1603955695

Graph neural networks — their need, real-world applications, and basic architecture with the NetworkX library

In this post, we are going to investigate a relatively newer field in deep learning which involves graphs — a very important and widely used data structure. This post encompasses the basics of graphs, the amalgamation of graphs and deep learning, and a basic idea about graph neural networks and their applications. We will also briefly discuss on how to build graphs with a Python library called NetworkX

*So, let’s dive right in!*

In the world of computer science, graphs are a type of data structure having two components: Nodes (or vertices) and edges, which connect two nodes. Thus, a graph can be defined as a collection of loosely inter-connected nodes via edges.

Thenodes of a graph can be homogenous with all nodes having a similar structure, or heterogenous nodes having different types of structure. The edges define the relationship one node has with another. Edges can be bidirectional (from one node u to another v and vice versa), or unidirectional (from one node u to another node v). Edges can also be weighted — having a weight assigned to the edge that might depict the edge’s cost or importance.

*An example:* Let us suppose a graph to be considered as a network of cities — the cities under observation being nodes and the roads connecting them being edges.

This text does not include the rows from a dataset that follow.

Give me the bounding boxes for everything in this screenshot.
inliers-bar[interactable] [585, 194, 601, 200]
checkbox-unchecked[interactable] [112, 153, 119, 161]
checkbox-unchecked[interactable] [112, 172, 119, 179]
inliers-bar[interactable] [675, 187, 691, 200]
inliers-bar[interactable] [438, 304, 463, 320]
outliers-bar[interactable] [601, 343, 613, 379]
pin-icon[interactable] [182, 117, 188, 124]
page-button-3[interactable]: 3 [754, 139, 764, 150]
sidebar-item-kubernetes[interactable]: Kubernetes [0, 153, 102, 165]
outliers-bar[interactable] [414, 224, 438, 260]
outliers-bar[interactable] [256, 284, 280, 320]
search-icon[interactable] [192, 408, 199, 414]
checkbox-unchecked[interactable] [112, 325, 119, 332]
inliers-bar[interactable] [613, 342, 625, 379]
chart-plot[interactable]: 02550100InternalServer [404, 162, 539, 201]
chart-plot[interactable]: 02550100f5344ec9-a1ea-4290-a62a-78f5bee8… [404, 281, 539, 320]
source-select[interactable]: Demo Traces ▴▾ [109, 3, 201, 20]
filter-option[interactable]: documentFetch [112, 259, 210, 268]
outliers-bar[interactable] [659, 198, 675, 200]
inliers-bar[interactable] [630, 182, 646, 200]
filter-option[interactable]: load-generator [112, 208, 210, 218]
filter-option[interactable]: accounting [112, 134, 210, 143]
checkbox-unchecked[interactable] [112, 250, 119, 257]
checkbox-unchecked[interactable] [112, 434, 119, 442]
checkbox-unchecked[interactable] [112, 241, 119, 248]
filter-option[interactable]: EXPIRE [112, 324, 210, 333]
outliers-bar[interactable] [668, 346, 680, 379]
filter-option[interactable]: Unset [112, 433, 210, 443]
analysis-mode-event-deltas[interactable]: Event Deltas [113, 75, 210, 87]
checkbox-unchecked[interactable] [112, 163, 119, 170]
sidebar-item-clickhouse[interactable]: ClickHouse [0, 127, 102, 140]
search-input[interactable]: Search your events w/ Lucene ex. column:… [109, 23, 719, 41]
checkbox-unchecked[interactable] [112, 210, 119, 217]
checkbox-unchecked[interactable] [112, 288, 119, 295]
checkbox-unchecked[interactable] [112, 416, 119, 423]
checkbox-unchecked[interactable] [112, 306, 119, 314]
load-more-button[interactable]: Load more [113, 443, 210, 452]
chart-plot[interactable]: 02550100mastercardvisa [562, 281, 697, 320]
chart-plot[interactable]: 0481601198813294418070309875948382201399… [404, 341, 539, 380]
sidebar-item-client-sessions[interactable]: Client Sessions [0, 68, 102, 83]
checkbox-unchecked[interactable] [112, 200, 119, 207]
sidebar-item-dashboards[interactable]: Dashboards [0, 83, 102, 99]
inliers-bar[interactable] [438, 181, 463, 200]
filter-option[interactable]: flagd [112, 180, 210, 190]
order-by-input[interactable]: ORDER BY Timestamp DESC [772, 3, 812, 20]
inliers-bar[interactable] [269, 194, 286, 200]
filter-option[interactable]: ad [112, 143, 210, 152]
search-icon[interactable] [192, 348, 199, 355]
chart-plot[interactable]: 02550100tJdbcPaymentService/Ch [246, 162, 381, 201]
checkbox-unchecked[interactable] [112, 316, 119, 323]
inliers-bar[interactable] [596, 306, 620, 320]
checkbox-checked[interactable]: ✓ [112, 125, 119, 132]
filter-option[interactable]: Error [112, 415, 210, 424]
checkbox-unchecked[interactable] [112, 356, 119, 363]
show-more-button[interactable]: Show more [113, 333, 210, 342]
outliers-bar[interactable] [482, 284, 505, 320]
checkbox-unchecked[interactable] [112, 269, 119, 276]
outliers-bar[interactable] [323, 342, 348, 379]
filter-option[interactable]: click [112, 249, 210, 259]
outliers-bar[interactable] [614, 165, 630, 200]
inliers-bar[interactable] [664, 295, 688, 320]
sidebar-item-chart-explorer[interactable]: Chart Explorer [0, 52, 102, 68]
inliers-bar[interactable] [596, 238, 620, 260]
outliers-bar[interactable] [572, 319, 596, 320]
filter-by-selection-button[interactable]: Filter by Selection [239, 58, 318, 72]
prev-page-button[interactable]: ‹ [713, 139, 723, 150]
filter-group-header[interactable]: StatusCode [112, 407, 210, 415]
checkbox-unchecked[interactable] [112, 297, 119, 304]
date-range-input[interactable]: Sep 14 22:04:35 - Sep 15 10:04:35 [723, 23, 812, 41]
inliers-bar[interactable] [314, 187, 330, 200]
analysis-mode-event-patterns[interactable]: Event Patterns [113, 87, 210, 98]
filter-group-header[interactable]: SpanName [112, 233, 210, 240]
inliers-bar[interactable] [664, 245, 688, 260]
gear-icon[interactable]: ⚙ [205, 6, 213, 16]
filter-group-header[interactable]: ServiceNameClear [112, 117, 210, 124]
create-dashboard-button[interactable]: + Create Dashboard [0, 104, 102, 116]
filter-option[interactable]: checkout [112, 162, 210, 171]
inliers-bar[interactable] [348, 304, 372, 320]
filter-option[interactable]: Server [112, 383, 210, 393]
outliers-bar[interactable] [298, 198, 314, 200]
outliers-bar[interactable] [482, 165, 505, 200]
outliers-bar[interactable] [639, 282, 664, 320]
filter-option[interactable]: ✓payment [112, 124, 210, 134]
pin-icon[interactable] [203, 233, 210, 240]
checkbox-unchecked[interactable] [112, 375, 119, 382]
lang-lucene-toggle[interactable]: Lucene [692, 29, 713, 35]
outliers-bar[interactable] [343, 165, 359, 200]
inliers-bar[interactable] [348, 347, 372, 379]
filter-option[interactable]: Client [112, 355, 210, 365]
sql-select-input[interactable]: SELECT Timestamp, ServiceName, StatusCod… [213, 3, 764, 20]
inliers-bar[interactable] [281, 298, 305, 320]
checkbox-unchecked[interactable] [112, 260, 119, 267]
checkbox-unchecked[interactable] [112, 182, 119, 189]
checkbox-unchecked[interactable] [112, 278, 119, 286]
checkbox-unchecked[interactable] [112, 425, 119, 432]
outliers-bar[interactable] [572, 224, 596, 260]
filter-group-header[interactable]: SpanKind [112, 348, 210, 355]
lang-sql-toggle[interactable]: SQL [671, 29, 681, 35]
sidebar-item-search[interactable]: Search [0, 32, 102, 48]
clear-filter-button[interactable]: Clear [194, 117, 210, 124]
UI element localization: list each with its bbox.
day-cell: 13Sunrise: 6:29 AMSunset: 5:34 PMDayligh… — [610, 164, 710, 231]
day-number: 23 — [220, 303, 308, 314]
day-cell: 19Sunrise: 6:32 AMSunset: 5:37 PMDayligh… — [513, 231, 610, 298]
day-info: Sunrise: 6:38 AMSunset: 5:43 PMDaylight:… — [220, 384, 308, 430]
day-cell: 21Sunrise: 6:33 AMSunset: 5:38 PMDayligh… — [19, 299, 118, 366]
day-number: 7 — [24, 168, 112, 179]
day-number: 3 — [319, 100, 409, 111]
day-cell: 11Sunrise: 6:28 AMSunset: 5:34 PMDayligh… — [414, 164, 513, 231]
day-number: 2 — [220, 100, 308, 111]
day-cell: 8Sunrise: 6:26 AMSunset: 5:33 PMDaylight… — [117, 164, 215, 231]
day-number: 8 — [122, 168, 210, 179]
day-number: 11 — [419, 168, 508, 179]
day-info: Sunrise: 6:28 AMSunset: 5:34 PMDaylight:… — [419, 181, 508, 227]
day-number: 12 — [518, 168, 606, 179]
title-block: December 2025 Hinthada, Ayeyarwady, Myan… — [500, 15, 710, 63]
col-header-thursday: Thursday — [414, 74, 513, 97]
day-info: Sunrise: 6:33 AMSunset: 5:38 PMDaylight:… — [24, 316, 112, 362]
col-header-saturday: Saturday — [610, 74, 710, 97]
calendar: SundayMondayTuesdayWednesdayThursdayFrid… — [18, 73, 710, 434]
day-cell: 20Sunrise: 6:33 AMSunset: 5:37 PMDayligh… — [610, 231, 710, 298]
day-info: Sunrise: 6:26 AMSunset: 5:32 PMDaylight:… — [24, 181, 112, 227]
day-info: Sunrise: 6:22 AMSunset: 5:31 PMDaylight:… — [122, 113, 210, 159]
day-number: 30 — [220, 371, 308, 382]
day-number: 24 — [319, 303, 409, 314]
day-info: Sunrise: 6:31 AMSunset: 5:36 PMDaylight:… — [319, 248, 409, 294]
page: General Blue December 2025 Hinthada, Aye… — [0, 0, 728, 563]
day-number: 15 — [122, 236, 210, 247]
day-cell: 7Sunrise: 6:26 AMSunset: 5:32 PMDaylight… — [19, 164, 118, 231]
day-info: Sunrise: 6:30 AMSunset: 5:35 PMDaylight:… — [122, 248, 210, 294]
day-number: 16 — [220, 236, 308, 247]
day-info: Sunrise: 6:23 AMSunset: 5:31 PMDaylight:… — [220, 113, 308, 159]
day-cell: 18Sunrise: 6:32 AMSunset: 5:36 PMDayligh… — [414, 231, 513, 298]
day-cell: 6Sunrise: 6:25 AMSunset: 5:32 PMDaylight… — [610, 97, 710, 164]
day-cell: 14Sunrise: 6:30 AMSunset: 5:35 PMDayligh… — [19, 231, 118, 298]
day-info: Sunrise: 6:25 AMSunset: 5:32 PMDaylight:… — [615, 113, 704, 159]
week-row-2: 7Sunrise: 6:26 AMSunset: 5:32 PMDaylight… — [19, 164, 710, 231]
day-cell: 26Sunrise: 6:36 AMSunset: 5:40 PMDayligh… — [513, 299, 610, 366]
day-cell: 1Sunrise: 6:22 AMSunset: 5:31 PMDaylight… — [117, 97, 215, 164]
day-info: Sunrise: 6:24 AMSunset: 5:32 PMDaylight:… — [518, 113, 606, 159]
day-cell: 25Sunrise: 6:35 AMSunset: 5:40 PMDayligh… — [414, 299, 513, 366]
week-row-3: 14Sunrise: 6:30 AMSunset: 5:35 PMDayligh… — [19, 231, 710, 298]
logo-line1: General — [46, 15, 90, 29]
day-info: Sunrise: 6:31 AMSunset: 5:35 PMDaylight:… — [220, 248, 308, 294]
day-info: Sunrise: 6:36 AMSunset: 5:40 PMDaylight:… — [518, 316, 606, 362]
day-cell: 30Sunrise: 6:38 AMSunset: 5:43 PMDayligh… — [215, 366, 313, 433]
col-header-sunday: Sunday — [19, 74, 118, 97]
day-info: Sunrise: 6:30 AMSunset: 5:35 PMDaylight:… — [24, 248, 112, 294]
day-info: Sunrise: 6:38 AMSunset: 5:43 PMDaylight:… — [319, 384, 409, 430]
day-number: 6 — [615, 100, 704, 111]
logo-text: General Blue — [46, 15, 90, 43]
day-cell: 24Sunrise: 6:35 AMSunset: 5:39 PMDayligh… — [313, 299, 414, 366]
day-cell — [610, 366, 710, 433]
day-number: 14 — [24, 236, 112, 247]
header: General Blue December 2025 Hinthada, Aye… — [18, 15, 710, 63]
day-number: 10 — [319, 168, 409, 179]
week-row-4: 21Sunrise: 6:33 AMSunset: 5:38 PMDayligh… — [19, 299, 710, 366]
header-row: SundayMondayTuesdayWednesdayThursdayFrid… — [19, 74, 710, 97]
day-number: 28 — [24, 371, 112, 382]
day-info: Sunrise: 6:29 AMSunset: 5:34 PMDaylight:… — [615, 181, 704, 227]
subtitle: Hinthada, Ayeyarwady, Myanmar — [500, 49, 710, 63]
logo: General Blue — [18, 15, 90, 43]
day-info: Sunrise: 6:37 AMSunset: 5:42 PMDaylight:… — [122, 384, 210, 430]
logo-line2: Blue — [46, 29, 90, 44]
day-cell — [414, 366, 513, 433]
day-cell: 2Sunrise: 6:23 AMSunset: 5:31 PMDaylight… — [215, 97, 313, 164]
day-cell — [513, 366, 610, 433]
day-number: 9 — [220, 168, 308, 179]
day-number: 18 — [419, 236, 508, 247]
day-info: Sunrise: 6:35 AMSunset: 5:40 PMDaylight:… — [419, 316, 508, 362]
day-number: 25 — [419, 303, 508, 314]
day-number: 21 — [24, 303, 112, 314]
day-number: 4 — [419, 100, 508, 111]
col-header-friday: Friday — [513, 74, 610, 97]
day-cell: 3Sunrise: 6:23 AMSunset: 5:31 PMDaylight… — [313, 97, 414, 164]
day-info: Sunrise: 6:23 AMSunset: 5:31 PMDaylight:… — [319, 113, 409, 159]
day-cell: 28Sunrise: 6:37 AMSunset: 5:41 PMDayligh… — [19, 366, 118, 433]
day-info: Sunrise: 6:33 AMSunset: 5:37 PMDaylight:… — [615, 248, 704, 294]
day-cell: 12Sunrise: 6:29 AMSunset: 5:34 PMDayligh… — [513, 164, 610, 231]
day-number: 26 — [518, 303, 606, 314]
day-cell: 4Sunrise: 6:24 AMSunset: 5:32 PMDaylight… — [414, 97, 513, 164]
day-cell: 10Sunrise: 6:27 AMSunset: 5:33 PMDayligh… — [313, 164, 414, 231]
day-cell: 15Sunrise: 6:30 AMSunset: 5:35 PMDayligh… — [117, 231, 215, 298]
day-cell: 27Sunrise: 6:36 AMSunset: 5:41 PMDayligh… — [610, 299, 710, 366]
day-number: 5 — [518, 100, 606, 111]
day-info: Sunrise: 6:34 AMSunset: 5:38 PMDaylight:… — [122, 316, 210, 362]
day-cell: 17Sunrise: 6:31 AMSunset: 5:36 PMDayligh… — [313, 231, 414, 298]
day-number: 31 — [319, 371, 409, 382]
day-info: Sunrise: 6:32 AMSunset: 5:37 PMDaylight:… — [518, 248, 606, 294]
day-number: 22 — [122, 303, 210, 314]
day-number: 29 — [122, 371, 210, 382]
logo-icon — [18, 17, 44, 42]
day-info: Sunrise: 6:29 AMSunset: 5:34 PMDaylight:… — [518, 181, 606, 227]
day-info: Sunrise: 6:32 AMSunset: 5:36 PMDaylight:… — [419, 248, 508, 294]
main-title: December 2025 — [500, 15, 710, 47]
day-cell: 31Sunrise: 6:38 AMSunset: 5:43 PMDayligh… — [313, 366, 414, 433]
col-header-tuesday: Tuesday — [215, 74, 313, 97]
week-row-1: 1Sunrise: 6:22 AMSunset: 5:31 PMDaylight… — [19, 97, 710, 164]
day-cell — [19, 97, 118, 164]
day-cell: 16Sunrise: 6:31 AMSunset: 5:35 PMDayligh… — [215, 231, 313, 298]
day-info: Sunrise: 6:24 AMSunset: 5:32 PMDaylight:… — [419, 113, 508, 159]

Now, there can be various types of relevant problems that can be solved with graphs, such as finding out the shortest distance between cities (where roads can also be weighted as per the condition of the roads or traffic), or finding the cities which are well-connected to each other, etc.

Graphs have tremendous expressive powers and are therefore gaining a lot of attention in the field of machine learning. Every node has an embedding associated with it that defines the node in the data space. Graph neural networks refer to the neural network architectures that operate on a graph. The aim of a GNN is for each node in the graph to learn an embedding containing information about its neighborhood (nodes directly connected to the target node via edges). This embedding can then be used for different problems like node labelling, node prediction, edge prediction, etc.

Each node and its neighborhood

Thus, after having embeddings associated with each node, we can convert edges by adding feed forward neural network layers and combine graphs and neural networks.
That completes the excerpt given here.